Call your bank and ask about their reporting date. Make sure that on that date, your balance is what you want it to be. Furthermore, it would be a good idea in general to pay your balance several times throughout the month and keep your utilization consistently low.

Do not close cards you are not using

Throughout your credit building journey, some of your cards may drop out of rotation and you might be tempted to cancel them. Keep in mind that when you cancel a card, the credit limit on this card will no longer factor into your utilization and it will go up right away. The right way to close an account is to offset it first with a new account or a credit limit increase on another existing account. However, if your card doesn’t have an annual fee, you are better off keeping it active.

Do not open new cards if you don’t have to

A credit card application will most likely result in a hard pull against your credit history. From that you might expect an immediate short-term drop of about 5-10 points per application. The more cards you apply to within a short time, the more points are subtracted per application (someone aggressively pursuing new credit is seen as a much higher risk). Additionally, each new card you open shortens your average age of accounts, further lowering your score.

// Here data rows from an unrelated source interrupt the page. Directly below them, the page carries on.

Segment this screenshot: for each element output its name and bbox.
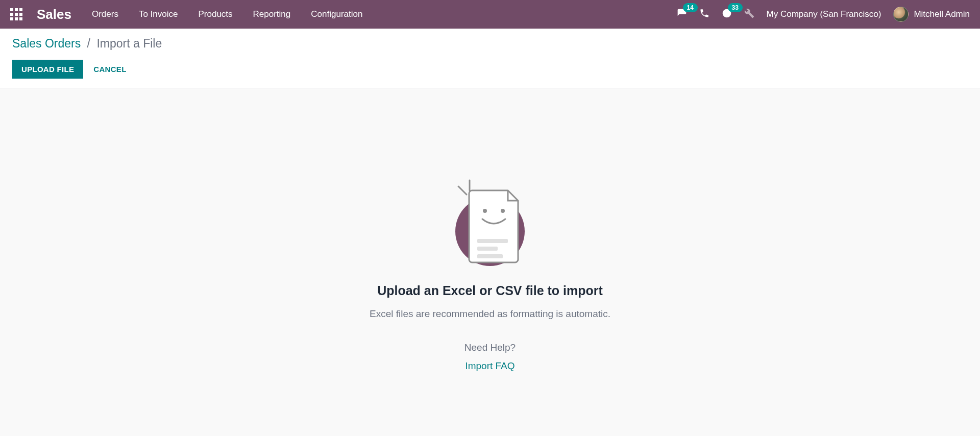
svg-rect-5 (477, 239, 508, 243)
phone-icon (699, 8, 709, 20)
activities-button[interactable]: 33 (722, 8, 732, 20)
call-button[interactable] (699, 8, 709, 20)
activities-badge: 33 (728, 3, 743, 12)
import-faq-link[interactable]: Import FAQ (465, 360, 514, 372)
svg-rect-6 (477, 247, 498, 251)
svg-line-0 (458, 186, 467, 195)
button-row: Upload File Cancel (12, 60, 968, 79)
cancel-button[interactable]: Cancel (93, 65, 126, 74)
menu-products[interactable]: Products (198, 9, 232, 19)
main-menu: Orders To Invoice Products Reporting Con… (92, 9, 362, 19)
breadcrumb-parent[interactable]: Sales Orders (12, 37, 81, 50)
user-name: Mitchell Admin (914, 9, 970, 19)
empty-title: Upload an Excel or CSV file to import (377, 283, 603, 298)
import-empty-state: Upload an Excel or CSV file to import Ex… (0, 88, 980, 372)
user-menu[interactable]: Mitchell Admin (893, 7, 970, 22)
apps-icon[interactable] (10, 8, 22, 20)
empty-subtitle: Excel files are recommended as formattin… (370, 308, 610, 320)
navbar-right: 14 33 My Company (San Francisco) Mitchel… (677, 7, 970, 22)
menu-orders[interactable]: Orders (92, 9, 118, 19)
svg-rect-7 (477, 254, 503, 258)
debug-button[interactable] (744, 8, 754, 20)
help-label: Need Help? (464, 342, 516, 353)
control-panel: Sales Orders / Import a File Upload File… (0, 29, 980, 88)
app-brand[interactable]: Sales (37, 7, 71, 22)
svg-point-4 (501, 209, 505, 213)
breadcrumb-sep: / (87, 37, 90, 50)
menu-to-invoice[interactable]: To Invoice (139, 9, 178, 19)
wrench-icon (744, 8, 754, 20)
breadcrumb: Sales Orders / Import a File (12, 37, 968, 51)
company-switcher[interactable]: My Company (San Francisco) (767, 9, 881, 19)
upload-file-button[interactable]: Upload File (12, 60, 83, 79)
svg-point-3 (483, 209, 487, 213)
upload-illustration-icon (444, 175, 536, 269)
messages-badge: 14 (683, 3, 698, 12)
breadcrumb-current: Import a File (96, 37, 162, 50)
menu-configuration[interactable]: Configuration (311, 9, 362, 19)
messages-button[interactable]: 14 (677, 8, 687, 20)
menu-reporting[interactable]: Reporting (253, 9, 291, 19)
avatar (893, 7, 909, 22)
top-navbar: Sales Orders To Invoice Products Reporti… (0, 0, 980, 29)
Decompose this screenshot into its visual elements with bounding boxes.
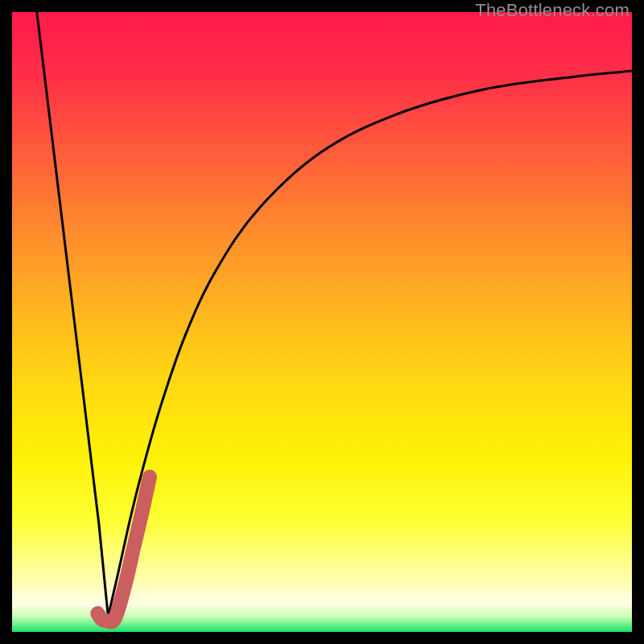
chart-frame	[12, 12, 632, 632]
bottleneck-chart	[12, 12, 632, 632]
watermark-text: TheBottleneck.com	[475, 0, 630, 21]
gradient-background	[12, 12, 632, 632]
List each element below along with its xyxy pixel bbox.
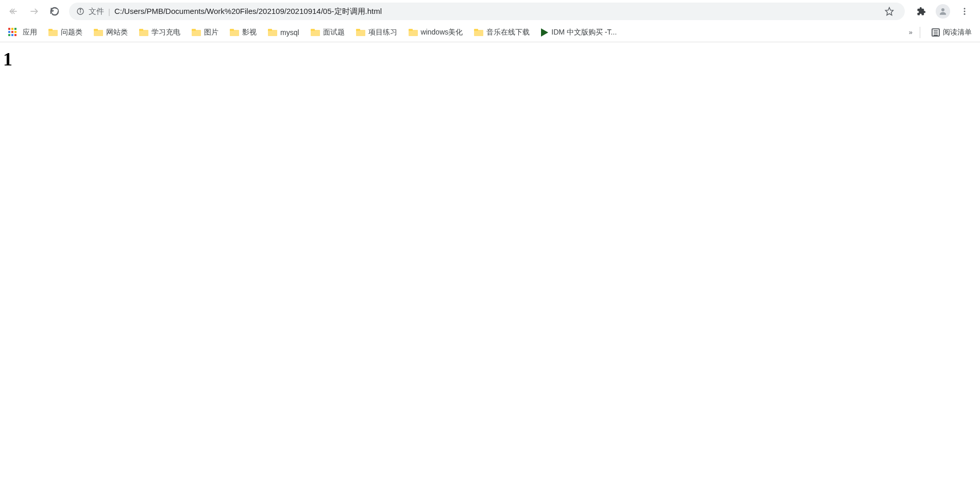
bookmarks-overflow-button[interactable]: » bbox=[909, 28, 913, 36]
svg-point-7 bbox=[964, 8, 966, 9]
folder-icon bbox=[48, 29, 58, 36]
arrow-right-icon bbox=[29, 6, 39, 16]
extensions-button[interactable] bbox=[913, 3, 930, 20]
folder-icon bbox=[139, 29, 148, 36]
bookmark-label: 图片 bbox=[204, 28, 218, 37]
arrow-left-icon bbox=[8, 6, 19, 16]
url-prefix: 文件 bbox=[89, 7, 104, 16]
bookmark-label: 面试题 bbox=[323, 28, 345, 37]
svg-point-8 bbox=[964, 11, 966, 12]
bookmark-folder[interactable]: mysql bbox=[264, 26, 303, 39]
menu-button[interactable] bbox=[956, 3, 973, 20]
bookmark-folder[interactable]: 图片 bbox=[188, 26, 223, 39]
folder-icon bbox=[474, 29, 483, 36]
bookmark-label: 网站类 bbox=[106, 28, 128, 37]
bookmark-label: mysql bbox=[280, 28, 299, 37]
divider bbox=[920, 27, 920, 38]
folder-icon bbox=[311, 29, 320, 36]
play-icon bbox=[541, 28, 548, 37]
apps-label: 应用 bbox=[23, 28, 37, 37]
bookmark-folder[interactable]: 网站类 bbox=[90, 26, 132, 39]
bookmark-folder[interactable]: windows美化 bbox=[404, 26, 467, 39]
svg-point-4 bbox=[80, 9, 80, 10]
reload-button[interactable] bbox=[45, 2, 64, 21]
folder-icon bbox=[192, 29, 201, 36]
puzzle-icon bbox=[917, 7, 926, 16]
bookmark-star-button[interactable] bbox=[881, 3, 898, 20]
info-icon[interactable] bbox=[76, 7, 85, 15]
folder-icon bbox=[409, 29, 418, 36]
svg-point-6 bbox=[941, 8, 944, 11]
folder-icon bbox=[230, 29, 239, 36]
folder-icon bbox=[94, 29, 103, 36]
bookmark-label: 学习充电 bbox=[151, 28, 180, 37]
bookmark-folder[interactable]: 音乐在线下载 bbox=[470, 26, 534, 39]
reading-list-button[interactable]: 阅读清单 bbox=[927, 26, 976, 39]
bookmark-folder[interactable]: 项目练习 bbox=[352, 26, 401, 39]
bookmark-link[interactable]: IDM 中文版购买 -T... bbox=[537, 26, 621, 39]
svg-point-9 bbox=[964, 13, 966, 15]
url-separator: | bbox=[108, 7, 110, 16]
apps-grid-icon bbox=[8, 28, 18, 37]
star-icon bbox=[885, 7, 894, 16]
bookmark-label: 影视 bbox=[242, 28, 257, 37]
bookmark-folder[interactable]: 学习充电 bbox=[135, 26, 184, 39]
reading-list-label: 阅读清单 bbox=[943, 28, 972, 37]
forward-button[interactable] bbox=[25, 2, 43, 21]
kebab-icon bbox=[960, 7, 969, 16]
person-icon bbox=[938, 7, 948, 16]
back-button[interactable] bbox=[4, 2, 23, 21]
bookmark-folder[interactable]: 面试题 bbox=[307, 26, 349, 39]
bookmark-label: IDM 中文版购买 -T... bbox=[551, 28, 617, 37]
bookmark-label: windows美化 bbox=[421, 28, 463, 37]
browser-toolbar: 文件 | C:/Users/PMB/Documents/Work%20Files… bbox=[0, 0, 980, 23]
bookmarks-right: » 阅读清单 bbox=[909, 26, 976, 39]
bookmark-folder[interactable]: 影视 bbox=[226, 26, 261, 39]
apps-button[interactable]: 应用 bbox=[4, 26, 41, 39]
svg-marker-5 bbox=[886, 8, 893, 15]
folder-icon bbox=[268, 29, 277, 36]
toolbar-right-icons bbox=[910, 3, 976, 20]
reload-icon bbox=[49, 6, 60, 16]
page-heading: 1 bbox=[3, 48, 977, 70]
address-bar[interactable]: 文件 | C:/Users/PMB/Documents/Work%20Files… bbox=[69, 3, 905, 20]
bookmark-folder[interactable]: 问题类 bbox=[44, 26, 87, 39]
page-content: 1 bbox=[0, 42, 980, 76]
bookmarks-bar: 应用 问题类 网站类 学习充电 图片 影视 mysql 面试题 项目练习 win… bbox=[0, 23, 980, 42]
folder-icon bbox=[356, 29, 365, 36]
url-text: C:/Users/PMB/Documents/Work%20Files/2021… bbox=[114, 7, 877, 16]
bookmark-label: 问题类 bbox=[61, 28, 82, 37]
bookmark-label: 音乐在线下载 bbox=[486, 28, 530, 37]
reading-list-icon bbox=[932, 28, 940, 37]
profile-avatar-button[interactable] bbox=[936, 4, 950, 19]
bookmark-label: 项目练习 bbox=[368, 28, 397, 37]
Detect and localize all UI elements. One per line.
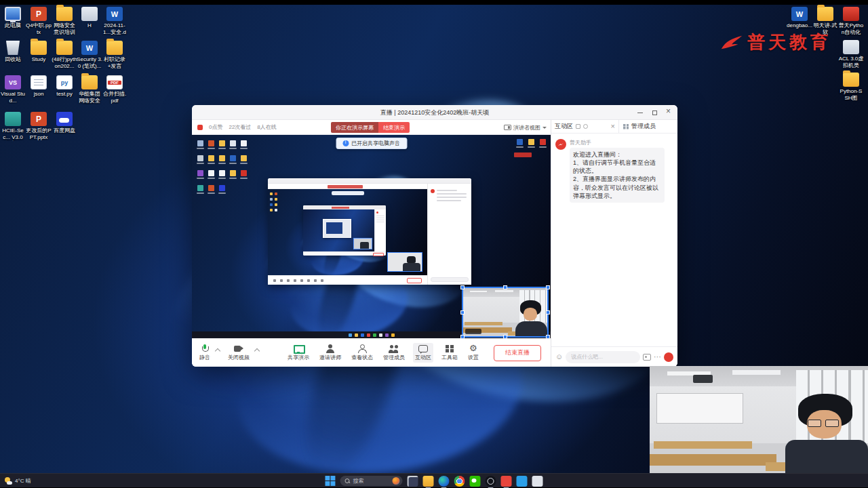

So, if you need a new card, then it is best to apply for just one—and at a bank where you are more likely to get approved. Better yet, wait until you get a pre-qualified offer.

Play the waiting game

When you are new to credit

If you are starting from scratch, then it will take at least 6 months for your credit score to be calculated for the first time. Your initial score will land anywhere between 500 and 750 points, depending on how responsible you were with the credit instruments you’ve chosen. From then on, it will keep growing steadily as you diversify your credit, increase the limit, and age your accounts.

When you are repairing credit

There are many more variables with bad credit, and it all depends on what’s weighing you down. Missed payments, collections, hard pulls, high utilization—all those things will keep influencing your score until you either deal with them or they drop off your report. Your score won’t move much until you’ve fixed the leak, no matter how many alternative ways of building credit you employ. Beyond that, you may expect a steady growth of 50+ points per year until you’ve entered 700+ territory.

The better the credit, the slower its growth.

When you have good credit

Making good credit better is a long-term game. You might encounter sudden, short-term shifts of up to 20 points when you are pulled or when something drops off your report, but it is more likely that you will see a slow, steady growth over many years. Items that will influence you most are increased credit limits, aging accounts, and paying off your long-term loans. There’s nothing you can do to speed those up.

The bottom line

Regardless of your starting point—bad credit or no credit—your first action is to begin demonstrating responsible financial behavior. Step one is getting a credit card. Whether secured, authorized, or co-signed, that account will contribute the most to your growth. Step two is diversification. Pick one of our suggested options for an installment loan to positively influence your credit mix and debt utilization. Step three is to check what’s pulling you down. Get a copy of your report and see whether you need to move some debt around, reduce your balances, or dispute some items that shouldn’t be on your report in the first place. Check those off your list and you should be well on the way to much better credit.

Remember that your credit is a reflection of your financial behavior and your attitude towards debt. Now and then there are small tricks that will make you seem better than you are. But it’s a long-term relationship between you and the system and, ultimately, it will figure you out. While we provide you with some ways to jumpstart your credit or to give it a little push, remember that the only true way to build and maintain good credit is submit to the system and adopt responsible financial behavior as a permanent habit. It might sound dull, but it’s the best advice we can give—and you’ll be the first to benefit. Good luck!